Lastly, equality opposes love, for by its nature it is hostile to unity. We have already seen in the previous section the import of personal unity, the coming together of difference in freedom and love. Here we will explicate this in a different way. According to Schmemann, the duality of man as female and male is rooted in love. That is, love enables difference to exist. In fact, love brings one into the way of self-sacrifice (e.g., the Eucharist) in which "the death of self-affirmation of the man as man, and the woman as woman, and so on" occurs. Rather than seeking to make woman the same as himself man dies to himself and recognizes woman as woman (and the inverse). (34) Schmemann claims that this "means that there is no equality but an ontological distinction making love possible, i.e., unity, not equality. Equality presupposes many equals, never turning into unity because the essence of equality consists of its careful safeguarding. In unity, distinctions do not disappear but become unity, life, creativity." (35) If there is no difference, then one can only love without thanksgiving. After all I do not thank myself! Real love needs difference and while allowing difference to exist it unites. The male and female difference is natural--not abstract--but it is love that unites: "Only a human being transforms them [male and female] into the unity of the family. The aversion of our culture to family is based on the fact that the family is the last bastion to expose the evil of equality." (36) Love not only makes difference possible but difference makes love possible.

Making the Unequal Equal

In the journal it appears that Schmemann completely rejects equality, and yet, as seen in The Eucharist, this is not the case:
The one born of God, knowing him, gives thanks, and in giving thanks he
is free, and the power and miracle of thanksgiving, as freedom and
liberation, lies in the fact that it makes the unequal equal: God and
man, creature and Creator, servant and Master. And it is not the
"equality" inspired in man by the devil, whose secret impulse is in
envy, in hatred for everything that is above, holy and lofty, in a
plebeian repudiation of thanksgiving and worship, and therefore in a
striving to make everything equal at the lowest point. Rather, it makes
equal in that it knows man's dependence on God, objectively
indisputable and ontologically absolute, to be freedom.... And if the
itch for equality is, out of ignorance, the itch of the slave, then
thanksgiving and worship come out of knowledge and vision, out of
meeting with the holy and exalted one, out of entry into the freedom of
being sons of God. (37)


In this quotation we can see a similar critique of equality as found in his journal, yet there is not an outright rejection of equality but an inversion: thanksgiving "makes the unequal equal" Schmemann's transformed view of equality rests on his understanding of the ordering of freedom. He maintains that thanksgiving precedes freedom. The freedom that grows out of thanksgiving is a freedom that only occurs in communion, in relationship. As previously explicated, relationship implies otherness and, as seen here, even hierarchy. Thanksgiving precedes freedom, and equality follows from freedom--the exact opposite of the modern conception in which equality must precede freedom. The logic of Schmemann's ordering is that freedom is found in absolute dependence, and equality is based on this dependence. Equality is not based on the bare minimum, a natural base equality (e.g., Einstein and Hitler both have heads) but on the highest, namely, God. Equality is found in relation, being sons and daughters of God--shared deification. With this conception equality is at the level of personhood, anthropological maximalism. In other words, we are equally grateful for, equally relational through, and equally dependent on the Divine Other; differences are maintained and therefore unity is real.
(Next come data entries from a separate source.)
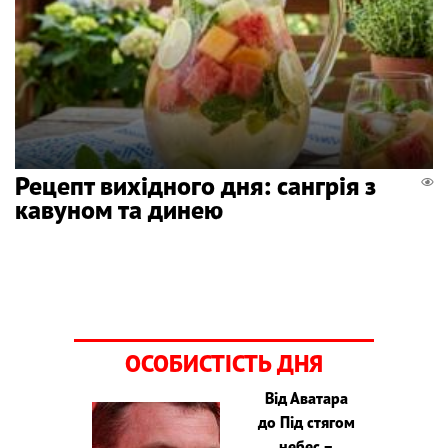
Рецепт вихідного дня: сангрія з
кавуном та динею
ОСОБИСТІСТЬ ДНЯ
Від Аватара
до Під стягом
небес –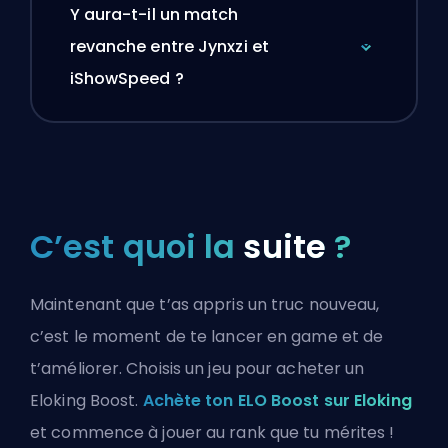
Y aura-t-il un match
revanche entre Jynxzi et
iShowSpeed ?
C’est quoi la
suite
?
Maintenant que t’as appris un truc nouveau,
c’est le moment de te lancer en game et de
t’améliorer. Choisis un jeu pour acheter un
Eloking Boost.
Achète ton ELO Boost sur Eloking
et commence à jouer au rank que tu mérites !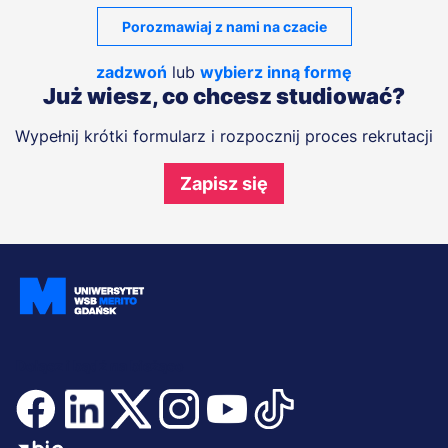
Porozmawiaj z nami na czacie
zadzwoń
lub
wybierz inną formę
Już wiesz, co chcesz studiować?
Wypełnij krótki formularz i rozpocznij proces rekrutacji
Zapisz się
Dołącz i bądź na bieżąco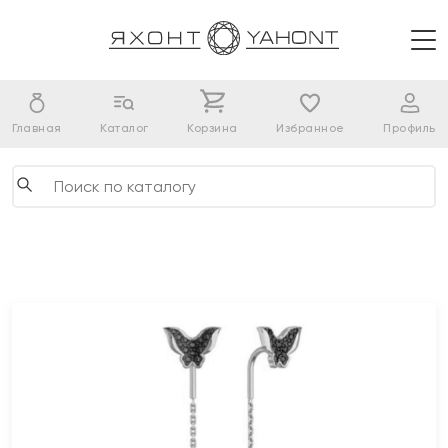
Главная
Каталог
Корзина
Избранное
Профиль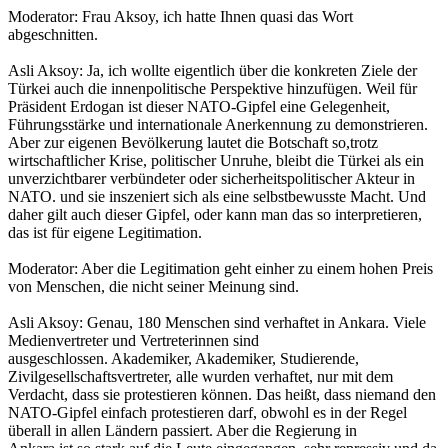
Moderator: Frau Aksoy, ich hatte Ihnen quasi das Wort
abgeschnitten.
Asli Aksoy: Ja, ich wollte eigentlich über die konkreten Ziele der
Türkei auch die innenpolitische Perspektive hinzufügen. Weil für
Präsident Erdogan ist dieser NATO-Gipfel eine Gelegenheit,
Führungsstärke und internationale Anerkennung zu demonstrieren.
Aber zur eigenen Bevölkerung lautet die Botschaft so,trotz
wirtschaftlicher Krise, politischer Unruhe, bleibt die Türkei als ein
unverzichtbarer verbündeter oder sicherheitspolitischer Akteur in
NATO. und sie inszeniert sich als eine selbstbewusste Macht. Und
daher gilt auch dieser Gipfel, oder kann man das so interpretieren,
das ist für eigene Legitimation.
Moderator: Aber die Legitimation geht einher zu einem hohen Preis
von Menschen, die nicht seiner Meinung sind.
Asli Aksoy: Genau, 180 Menschen sind verhaftet in Ankara. Viele
Medienvertreter und Vertreterinnen sind
ausgeschlossen. Akademiker, Akademiker, Studierende,
Zivilgesellschaftsvertreter, alle wurden verhaftet, nur mit dem
Verdacht, dass sie protestieren können. Das heißt, dass niemand den
NATO-Gipfel einfach protestieren darf, obwohl es in der Regel
überall in allen Ländern passiert. Aber die Regierung in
Mary: The Icon of Christian Anthropology

The notion of equality is closely tied to how we conceive of person-hood, and, according to Schmemann, our modern conception of the person is so broken that it is "the source of all our tragedies and dead ends." It is this tragedy "that Christians ought to seek to heal today. And it is in Mariology, I am convinced, that they can discover the vision and the power necessary for that healing." (38) The anthropological expression found in Mary is the fruit of Christology; Mary never stands alone. (39) Yet, what is of particular interest here is that Mary is the icon of the human person in her very femininity. To put it differently, Mary reveals and expresses Christian anthropology not in her generic humanness, but in the fact that she is woman. (40) Furthermore, she embodies the Christian counter to secular equality. In both cases she is different and particular, not a mere abstraction.

In Luke's gospel, Mary's song of praise highlights her own lowliness: "My soul magnifies the Lord, and my spirit rejoices in God my Savior, for he has looked with favor on the lowliness of his servant." (41) Clearly Mary's relationship with God does not begin with equality but the opposite--"What is man that thou art mindful of him?" (42) Mary's freedom, her personal and "free acceptance of 'the Divine challenge,'" (43) is where true equality takes shape. Her fiat raises her to the highest of relational levels as she is not only the Mother of the Church but of New Creation. In Mary freedom and dependence are not mutually exclusive. In fact, we see that "'freedom' becomes the very content of 'dependence,' the one eternally fulfilling itself in the other as life, joy, knowledge, communion and fullness." (44) Dependence on God is not restrictive. Whereas, with the contemporary view of freedom any sort of dependence implies control, and as a result of such logic relational reliance forfeits freedom. (45)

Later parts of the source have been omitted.